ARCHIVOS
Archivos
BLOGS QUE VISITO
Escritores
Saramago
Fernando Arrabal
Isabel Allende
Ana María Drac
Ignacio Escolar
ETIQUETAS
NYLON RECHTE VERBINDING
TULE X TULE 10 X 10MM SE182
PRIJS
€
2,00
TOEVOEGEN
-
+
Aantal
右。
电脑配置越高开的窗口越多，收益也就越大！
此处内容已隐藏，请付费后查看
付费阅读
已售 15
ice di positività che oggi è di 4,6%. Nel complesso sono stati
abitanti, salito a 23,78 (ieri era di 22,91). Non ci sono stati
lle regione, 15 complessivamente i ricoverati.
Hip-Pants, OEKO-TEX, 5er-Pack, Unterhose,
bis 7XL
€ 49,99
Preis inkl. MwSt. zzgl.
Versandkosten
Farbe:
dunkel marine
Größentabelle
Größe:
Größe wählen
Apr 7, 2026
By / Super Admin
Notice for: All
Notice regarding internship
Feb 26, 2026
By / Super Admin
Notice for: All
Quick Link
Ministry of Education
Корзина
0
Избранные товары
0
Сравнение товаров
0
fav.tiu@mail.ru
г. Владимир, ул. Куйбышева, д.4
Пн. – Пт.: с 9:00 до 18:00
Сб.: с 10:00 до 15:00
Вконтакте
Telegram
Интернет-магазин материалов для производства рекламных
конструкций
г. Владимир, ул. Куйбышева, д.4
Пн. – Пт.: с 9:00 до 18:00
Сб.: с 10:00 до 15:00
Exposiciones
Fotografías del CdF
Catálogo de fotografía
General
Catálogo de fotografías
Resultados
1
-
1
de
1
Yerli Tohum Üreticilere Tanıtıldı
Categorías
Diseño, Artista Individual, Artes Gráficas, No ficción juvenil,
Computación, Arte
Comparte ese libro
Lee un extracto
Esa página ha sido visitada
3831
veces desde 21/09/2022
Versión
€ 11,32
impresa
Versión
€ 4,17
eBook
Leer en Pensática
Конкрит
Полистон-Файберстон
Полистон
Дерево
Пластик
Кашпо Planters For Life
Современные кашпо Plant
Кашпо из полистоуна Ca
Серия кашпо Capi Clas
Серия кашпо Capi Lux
# # # # # # #
▸ Exercise objective:
What are the lines above, starting at the one with "NYLON RECHTE VERBINDING" and ending at the one with "Современные кашпо Plant"? Give them again exactly, and only them.

▸ Answer for this exercise:
NYLON RECHTE VERBINDING
TULE X TULE 10 X 10MM SE182
PRIJS
€
2,00
TOEVOEGEN
-
+
Aantal
右。
电脑配置越高开的窗口越多，收益也就越大！
此处内容已隐藏，请付费后查看
付费阅读
已售 15
ice di positività che oggi è di 4,6%. Nel complesso sono stati
abitanti, salito a 23,78 (ieri era di 22,91). Non ci sono stati
lle regione, 15 complessivamente i ricoverati.
Hip-Pants, OEKO-TEX, 5er-Pack, Unterhose,
bis 7XL
€ 49,99
Preis inkl. MwSt. zzgl.
Versandkosten
Farbe:
dunkel marine
Größentabelle
Größe:
Größe wählen
Apr 7, 2026
By / Super Admin
Notice for: All
Notice regarding internship
Feb 26, 2026
By / Super Admin
Notice for: All
Quick Link
Ministry of Education
Корзина
0
Избранные товары
0
Сравнение товаров
0
fav.tiu@mail.ru
г. Владимир, ул. Куйбышева, д.4
Пн. – Пт.: с 9:00 до 18:00
Сб.: с 10:00 до 15:00
Вконтакте
Telegram
Интернет-магазин материалов для производства рекламных
конструкций
г. Владимир, ул. Куйбышева, д.4
Пн. – Пт.: с 9:00 до 18:00
Сб.: с 10:00 до 15:00
Exposiciones
Fotografías del CdF
Catálogo de fotografía
General
Catálogo de fotografías
Resultados
1
-
1
de
1
Yerli Tohum Üreticilere Tanıtıldı
Categorías
Diseño, Artista Individual, Artes Gráficas, No ficción juvenil,
Computación, Arte
Comparte ese libro
Lee un extracto
Esa página ha sido visitada
3831
veces desde 21/09/2022
Versión
€ 11,32
impresa
Versión
€ 4,17
eBook
Leer en Pensática
Конкрит
Полистон-Файберстон
Полистон
Дерево
Пластик
Кашпо Planters For Life
Современные кашпо Plant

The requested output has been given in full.